Exercise directions>
Which lines of the data below contain "điện"? Please show them all.

Transcribed page contents
-- Opening Marker --

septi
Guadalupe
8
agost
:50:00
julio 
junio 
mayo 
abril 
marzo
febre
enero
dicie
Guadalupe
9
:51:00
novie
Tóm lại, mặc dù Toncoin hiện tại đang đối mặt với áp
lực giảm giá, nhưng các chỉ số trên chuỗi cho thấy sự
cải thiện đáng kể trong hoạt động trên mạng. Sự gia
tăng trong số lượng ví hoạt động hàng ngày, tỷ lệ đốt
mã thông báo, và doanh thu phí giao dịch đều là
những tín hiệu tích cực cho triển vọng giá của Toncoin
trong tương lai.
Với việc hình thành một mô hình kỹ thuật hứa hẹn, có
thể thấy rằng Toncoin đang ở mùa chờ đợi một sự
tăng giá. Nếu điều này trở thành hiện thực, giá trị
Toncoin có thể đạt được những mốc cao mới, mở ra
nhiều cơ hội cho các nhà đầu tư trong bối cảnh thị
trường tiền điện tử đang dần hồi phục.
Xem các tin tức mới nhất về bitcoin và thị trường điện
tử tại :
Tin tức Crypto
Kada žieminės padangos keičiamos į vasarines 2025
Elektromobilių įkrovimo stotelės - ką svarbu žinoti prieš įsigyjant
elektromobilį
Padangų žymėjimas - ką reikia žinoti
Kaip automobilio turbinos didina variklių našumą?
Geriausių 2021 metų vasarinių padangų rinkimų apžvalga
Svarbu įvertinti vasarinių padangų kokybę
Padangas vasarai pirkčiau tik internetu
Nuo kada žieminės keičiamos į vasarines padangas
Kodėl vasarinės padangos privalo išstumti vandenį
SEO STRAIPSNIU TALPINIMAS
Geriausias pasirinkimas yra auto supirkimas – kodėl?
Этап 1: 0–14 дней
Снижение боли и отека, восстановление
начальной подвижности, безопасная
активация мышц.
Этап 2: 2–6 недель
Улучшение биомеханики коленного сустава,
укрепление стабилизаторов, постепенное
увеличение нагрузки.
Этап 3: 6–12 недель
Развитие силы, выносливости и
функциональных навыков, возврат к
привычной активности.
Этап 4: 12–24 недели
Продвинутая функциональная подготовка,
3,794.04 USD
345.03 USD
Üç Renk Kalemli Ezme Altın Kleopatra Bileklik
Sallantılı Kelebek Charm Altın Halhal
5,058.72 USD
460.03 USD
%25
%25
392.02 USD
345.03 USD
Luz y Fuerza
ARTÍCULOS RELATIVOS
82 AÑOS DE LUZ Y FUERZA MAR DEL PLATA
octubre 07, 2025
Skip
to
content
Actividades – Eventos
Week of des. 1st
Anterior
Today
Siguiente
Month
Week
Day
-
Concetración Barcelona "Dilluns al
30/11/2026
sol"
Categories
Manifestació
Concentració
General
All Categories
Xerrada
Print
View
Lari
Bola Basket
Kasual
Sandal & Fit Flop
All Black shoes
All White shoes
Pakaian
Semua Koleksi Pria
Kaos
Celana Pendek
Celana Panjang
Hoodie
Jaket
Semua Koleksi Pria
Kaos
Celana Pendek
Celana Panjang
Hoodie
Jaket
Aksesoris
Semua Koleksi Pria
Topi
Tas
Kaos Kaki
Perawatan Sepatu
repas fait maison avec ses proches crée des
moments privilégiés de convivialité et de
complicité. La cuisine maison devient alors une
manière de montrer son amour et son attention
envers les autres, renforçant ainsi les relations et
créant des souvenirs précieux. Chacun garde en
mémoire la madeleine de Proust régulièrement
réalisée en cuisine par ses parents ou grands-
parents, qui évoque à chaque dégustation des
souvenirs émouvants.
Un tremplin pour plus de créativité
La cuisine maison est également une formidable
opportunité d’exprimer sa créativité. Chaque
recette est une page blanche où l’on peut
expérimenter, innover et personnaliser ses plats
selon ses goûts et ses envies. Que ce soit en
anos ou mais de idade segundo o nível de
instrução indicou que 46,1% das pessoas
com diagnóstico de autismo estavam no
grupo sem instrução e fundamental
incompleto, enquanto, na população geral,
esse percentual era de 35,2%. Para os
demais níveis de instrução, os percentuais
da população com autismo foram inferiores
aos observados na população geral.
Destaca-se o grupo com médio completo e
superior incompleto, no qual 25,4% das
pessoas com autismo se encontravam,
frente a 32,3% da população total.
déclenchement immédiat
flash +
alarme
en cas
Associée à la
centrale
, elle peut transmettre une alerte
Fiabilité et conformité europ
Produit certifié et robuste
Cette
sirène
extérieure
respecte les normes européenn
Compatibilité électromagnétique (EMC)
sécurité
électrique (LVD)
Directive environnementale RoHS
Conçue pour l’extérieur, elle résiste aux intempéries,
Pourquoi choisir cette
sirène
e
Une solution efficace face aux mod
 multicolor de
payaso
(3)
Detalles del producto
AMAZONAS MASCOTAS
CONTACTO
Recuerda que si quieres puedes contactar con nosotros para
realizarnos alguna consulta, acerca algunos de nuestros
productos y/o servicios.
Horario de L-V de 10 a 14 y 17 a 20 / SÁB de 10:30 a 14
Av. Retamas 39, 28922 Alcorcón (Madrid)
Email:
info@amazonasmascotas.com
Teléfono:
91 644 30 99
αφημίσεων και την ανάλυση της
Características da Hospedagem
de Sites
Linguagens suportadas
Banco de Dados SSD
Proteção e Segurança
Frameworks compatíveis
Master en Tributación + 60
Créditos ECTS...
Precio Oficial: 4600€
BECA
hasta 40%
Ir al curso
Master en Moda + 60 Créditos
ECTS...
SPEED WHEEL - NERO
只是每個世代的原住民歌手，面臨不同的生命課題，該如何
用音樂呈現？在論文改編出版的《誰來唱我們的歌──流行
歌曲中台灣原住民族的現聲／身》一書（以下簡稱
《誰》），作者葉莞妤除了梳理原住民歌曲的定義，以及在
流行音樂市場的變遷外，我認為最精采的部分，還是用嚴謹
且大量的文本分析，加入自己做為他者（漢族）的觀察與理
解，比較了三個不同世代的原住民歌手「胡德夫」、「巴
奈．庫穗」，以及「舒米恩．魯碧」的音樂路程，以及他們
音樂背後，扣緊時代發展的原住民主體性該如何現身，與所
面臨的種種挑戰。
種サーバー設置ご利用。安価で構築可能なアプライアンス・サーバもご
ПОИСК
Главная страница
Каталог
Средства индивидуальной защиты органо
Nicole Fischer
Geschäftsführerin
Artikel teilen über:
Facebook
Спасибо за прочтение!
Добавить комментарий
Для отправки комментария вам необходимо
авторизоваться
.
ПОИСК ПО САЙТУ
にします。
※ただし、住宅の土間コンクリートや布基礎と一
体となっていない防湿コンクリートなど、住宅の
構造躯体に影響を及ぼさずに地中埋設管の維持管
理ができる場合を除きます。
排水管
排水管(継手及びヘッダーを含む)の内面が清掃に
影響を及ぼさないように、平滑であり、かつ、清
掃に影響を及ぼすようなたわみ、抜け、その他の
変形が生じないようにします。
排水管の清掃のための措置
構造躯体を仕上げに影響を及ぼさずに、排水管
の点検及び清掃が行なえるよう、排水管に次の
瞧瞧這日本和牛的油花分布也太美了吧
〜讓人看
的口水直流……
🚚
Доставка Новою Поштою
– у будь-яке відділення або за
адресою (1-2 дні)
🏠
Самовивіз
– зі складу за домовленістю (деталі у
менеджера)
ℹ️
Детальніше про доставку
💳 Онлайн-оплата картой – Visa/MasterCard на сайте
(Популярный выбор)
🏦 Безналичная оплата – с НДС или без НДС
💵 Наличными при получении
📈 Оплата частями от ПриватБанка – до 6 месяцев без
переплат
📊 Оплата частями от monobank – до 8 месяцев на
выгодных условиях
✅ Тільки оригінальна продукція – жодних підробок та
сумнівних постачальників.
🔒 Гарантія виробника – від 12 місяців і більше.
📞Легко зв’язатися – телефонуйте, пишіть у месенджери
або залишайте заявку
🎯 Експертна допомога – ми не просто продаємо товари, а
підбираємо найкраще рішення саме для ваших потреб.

-- Closing Marker --

Result>
trường tiền điện tử đang dần hồi phục.
Xem các tin tức mới nhất về bitcoin và thị trường điện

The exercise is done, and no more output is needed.